スクリーンショット(2011-07-31 23.17.39) 「コクリコ坂から」を観てきた。映画館でジブリ作品を観るのは本当に久しぶりだったけれども、いやぁ感動した。思い立ってふと観に行ったけれど、ほんと観て良かった。たぶん、DVDも買うし、出来ればもう一回映画館に観に行きたいぐらい。

一緒に観に行った妻と、傑作すぎるだろ、ということで同意し、これはと、普段は手にしないパンフレットと、映画の原作のコミック本まで買ってしまった。とにかく良い映画、色々な愉しみ方が出来る映画だ。古き良き時代の日本や日本人の姿にノスタルジーを馳せるのも良ければ、今時映画でしか見られないような、なんとも模範的な少女と少年のまっすぐな恋に焦がれてもいいだろう。

恋と俊の関係に、「耳をすませば」を思い起こす人もいるだろう。ボクの場合で言うと、「耳をすませば」の方には、直視していらないぐらいの気恥ずかしさみたいなものを感じたし、そのあまりにも理想的すぎる性格やら二人の関係やら強い意志やらに、なぜか自分に振り返って考えて惨めになってしまうというか、悔しさみたいなものを感じたのだけれども、この映画で感じたのはそういうものとは全く違う感覚だった。それは、自分が単に歳をとったというだけなのかもしれないけれども、海や俊の恋は、純粋に応援したくなったのだ。映画の中の理事長みたいな感覚か。だから、中盤で二人の秘密が明らかになった時、ボクも二人と同じようにとてもがっかりした。ひどい話もあるもんだ、と、なんとかならんもんかいなと色々思案を巡らせたぐらいだ。
(ネタバレあるよ)

ふとしたことから、実の兄妹だということを知ってしまった二人。兄妹でなければ、これからバラ色の恋愛生活、学園生活が待っていただろうに、なんたる不幸。その二人の悔しさや辛さ。しかし、このストーリー展開って、実に俗っぽいというか、下手なメロドラマみたいな安っぽい設定だ。今時、そんなベタな設定が….とツッコミたくなるぐらいベタなのだけど、この映画が成功しているのは、この最も扱いの難しい設定のところを劇的に盛り上げないようにしたところではないか。下手にひっぱりすぎず、またかといって蔑ろにもしない。
並行して、男子学生の部活動や研究活動などの巣窟である「カルチェラタン」の存続を賭けての集会や大掃除、理事長への説得というところとのユーモラスさというか、前向きさというか、こちらの筋とのバランスが絶妙だ。この対比があるから、なおさら、理事長への直談判の帰りに、海が自身の解釈とそれでも好きだということを俊に訴えるあのシーンにはぐっと来るものがあるんだろう。そこからの展開もそんなうまく行くのってぐらい、うまく行きすぎていくんだけれども、その疾走感は実に爽快だ。うむ。やっぱり映画はハッピーエンドでなければ。

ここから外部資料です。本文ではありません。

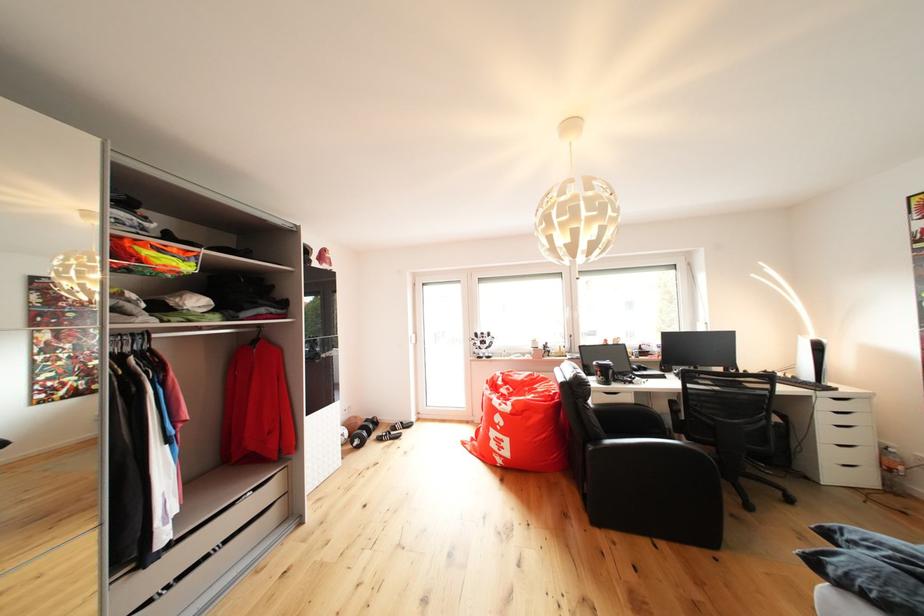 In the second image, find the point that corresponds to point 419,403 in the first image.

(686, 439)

また、この映画の魅力は、この時代の日本の姿や、映画に登場する今はもうすっかり見ることはなくなってしまった様々なな道具やその道具を使う人々の所作だ。(という意味では、「ALWAYS 三丁目の夕日」とかが醸しだすものとも近いのかもしれない)
海たちが暮らす海を見下ろす山沿いの高台に立つ洋館や、学生会館のカルチェラタン、多くの人が行き交い、活気を見せる下町の商店街。この映画に出てくるあらゆるモチーフが好きだ。冒頭シーンでの、朝起きてから釜に火を入れたり、花瓶の水を換えたり、目玉焼きを作ったり、旗を上げたりという一連のシーン、ここだけで一気にボクは映画に引きこまれてしまった。このシーンで、この海という女の子がこういう暮らしを毎日当たり前のように続けている、毎日の生活を細かいところまで手を抜かずにきちんとやっているのだな、ということがわかる。映画全体が持つトーンがこの冒頭で決定的になっていて、ほぼこのシークエンスだけど、あぁこの映画はボクにとっていい映画になるに違いないと確信できたぐらいだ。

なぜ、今、宮崎親子は、1963年という時代を映画の舞台としたのだろうか。
カルチェラタンの取り壊しへの反対集会に、俊が口上をかます。

古くなったから壊すというなら
君たちの頭こそ打ち砕け!
古いものを壊すということは
過去の記憶を捨てることと同じじゃないのか!?
人が生きて死んでいった記憶を
ないがしろにするということじゃないのか!?
新しいものばかりに飛びついて
歴史を顧みない君たちに未来などあるか!!
少数者の意見を聞こうとしない君たちに
民主主義を語る資格はない!!

脚本が父宮崎駿だが、このへんの主張には、いかにも宮崎駿らしさを感じる。たぶん、俊の若さや真っ直ぐさ、素直さに、自身の思いを語らせたのではないかと思う。この時代の人々や暮らしの中に、今の僕たちが忘れてしまった何か重要なものがあるんではないか、ということを考えさせてかったのではないだろうか。